Though investors of Nike Inc (NYSE:NKE) are hammering the stock for two primary reasons, i.e. revenue miss and gross margin, the key factor is that the company gained notable market share in the same period. This could change the sentiments of investors on the stock. S&P Capital IQ has not only kept its Buy rating but also lifted its 12-month target price by $4 to $64. This suggests that the stock presents minimum ten percent upside potentials from the current levels.

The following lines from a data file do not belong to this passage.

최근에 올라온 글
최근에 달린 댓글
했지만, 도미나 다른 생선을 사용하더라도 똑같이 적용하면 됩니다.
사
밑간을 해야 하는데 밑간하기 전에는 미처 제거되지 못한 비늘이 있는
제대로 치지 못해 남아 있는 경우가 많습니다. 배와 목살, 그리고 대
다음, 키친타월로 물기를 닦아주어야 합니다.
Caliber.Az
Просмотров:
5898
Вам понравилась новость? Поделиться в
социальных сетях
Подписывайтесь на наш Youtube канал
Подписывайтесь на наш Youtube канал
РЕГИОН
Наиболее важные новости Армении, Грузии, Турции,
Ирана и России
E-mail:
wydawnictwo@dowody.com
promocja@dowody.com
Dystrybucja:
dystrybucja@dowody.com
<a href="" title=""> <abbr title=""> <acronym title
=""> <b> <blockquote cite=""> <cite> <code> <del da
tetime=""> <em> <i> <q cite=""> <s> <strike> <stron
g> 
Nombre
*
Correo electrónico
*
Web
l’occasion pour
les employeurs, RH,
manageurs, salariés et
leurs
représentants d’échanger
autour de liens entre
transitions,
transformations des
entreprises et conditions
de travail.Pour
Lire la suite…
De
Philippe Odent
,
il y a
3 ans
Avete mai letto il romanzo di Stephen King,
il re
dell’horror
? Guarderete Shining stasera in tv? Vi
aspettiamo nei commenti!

On January 31, Under Armour Inc (NYSE:UA) suffered gross margin drop 3.2 percentage points in the December quarter, while Nike’s gross margin fell 1.4 percentage points. This could be interpreted as both are trying to win over customers of rival companies. Alternatively, pricing has been under pressure due to factors like increased costs on product and unfavorable impact from forex
S&P Capital IQ analyst Amobi defended his price objecting based on premium valuation on fiscal year ending May PE of 23.4X compared to rivals on notable market share gains. The brokerage lifted its fiscal year 2017 EPS view by 11 cents to $2.50. Similarly, for the fiscal year 2018, the analyst boosted its EPS estimate by four cents to $2.74.

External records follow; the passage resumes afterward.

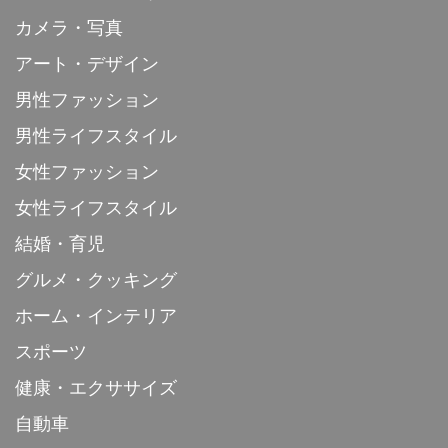
カメラ・写真
アート・デザイン
男性ファッション
男性ライフスタイル
女性ファッション
女性ライフスタイル
結婚・育児
グルメ・クッキング
ホーム・インテリア
スポーツ
健康・エクササイズ
自動車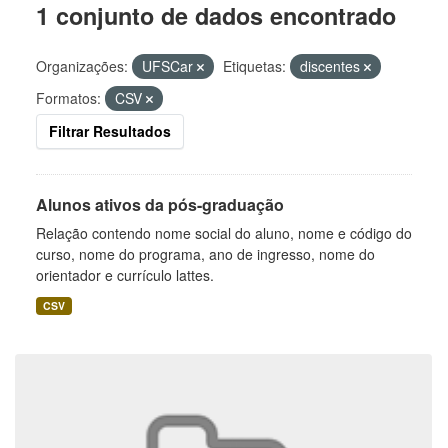
1 conjunto de dados encontrado
Organizações:
UFSCar
Etiquetas:
discentes
Formatos:
CSV
Filtrar Resultados
Alunos ativos da pós-graduação
Relação contendo nome social do aluno, nome e código do
curso, nome do programa, ano de ingresso, nome do
orientador e currículo lattes.
CSV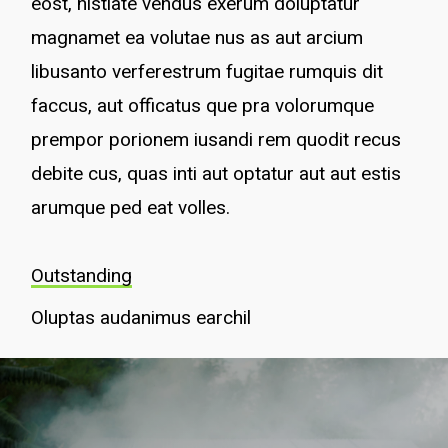
eost, nistiate vendus exerum doluptatur
magnamet ea volutae nus as aut arcium
libusanto verferestrum fugitae rumquis dit
faccus, aut officatus que pra volorumque
prempor porionem iusandi rem quodit recus
debite cus, quas inti aut optatur aut aut estis
arumque ped eat volles.
Outstanding
Oluptas audanimus earchil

Though Nike has not provided any forecast, Under Armour offered downbeat forecast for 2017. The company projected revenue growth of 11 – 12 percent to reach $5.4 billion. This was sharply lower than $6.06 billion expected by analysts when the company reported its earnings number on January 31. Aside from that, gross margin is expected to be slightly down from the level recorded in 2016.

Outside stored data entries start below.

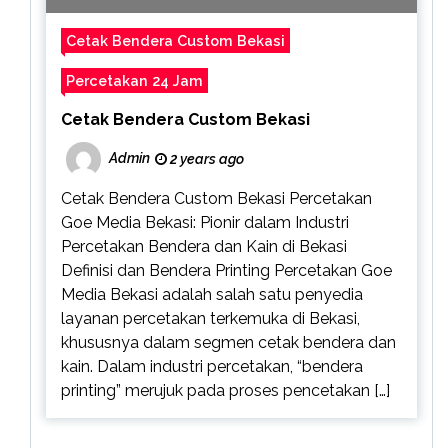
Cetak Bendera Custom Bekasi
Percetakan 24 Jam
Cetak Bendera Custom Bekasi
Admin
2 years ago
Cetak Bendera Custom Bekasi Percetakan
Goe Media Bekasi: Pionir dalam Industri
Percetakan Bendera dan Kain di Bekasi
Definisi dan Bendera Printing Percetakan Goe
Media Bekasi adalah salah satu penyedia
layanan percetakan terkemuka di Bekasi,
khususnya dalam segmen cetak bendera dan
kain. Dalam industri percetakan, “bendera
printing” merujuk pada proses pencetakan […]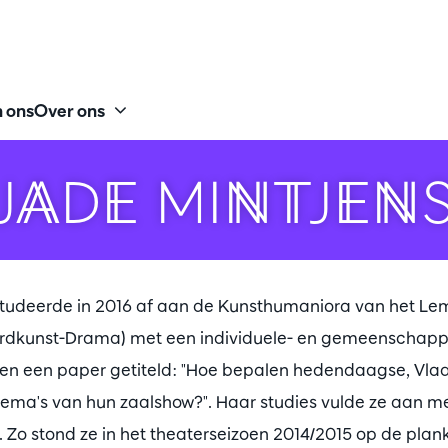
 ons
Over ons
JADE MINTJEN
 studeerde in 2016 af aan de Kunsthumaniora van het Le
ordkunst-Drama) met een individuele- en gemeenschappe
g en een paper getiteld: "Hoe bepalen hedendaagse, Vl
ma's van hun zaalshow?". Haar studies vulde ze aan me
n. Zo stond ze in het theaterseizoen 2014/2015 op de pla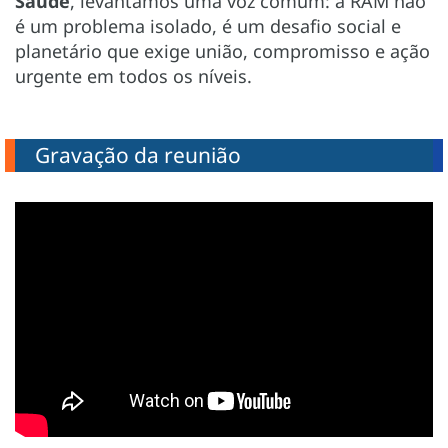
Saúde
, levantamos uma voz comum: a RAM não
é um problema isolado, é um desafio social e
planetário que exige união, compromisso e ação
urgente em todos os níveis.
Gravação da reunião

Amobi pointed out that revenue growth of 5 percent came due to gains from apparel and footwear driven by uptick in North America, China, and Western Europe. Though its EBIT margins expanded 1.9 percentage points on productivity gains, sizeable contraction happened due to higher product costs and inventory markdowns.
At time of writing this, Nike stock dropped 4.15 percent in pre-market trading on Wednesday.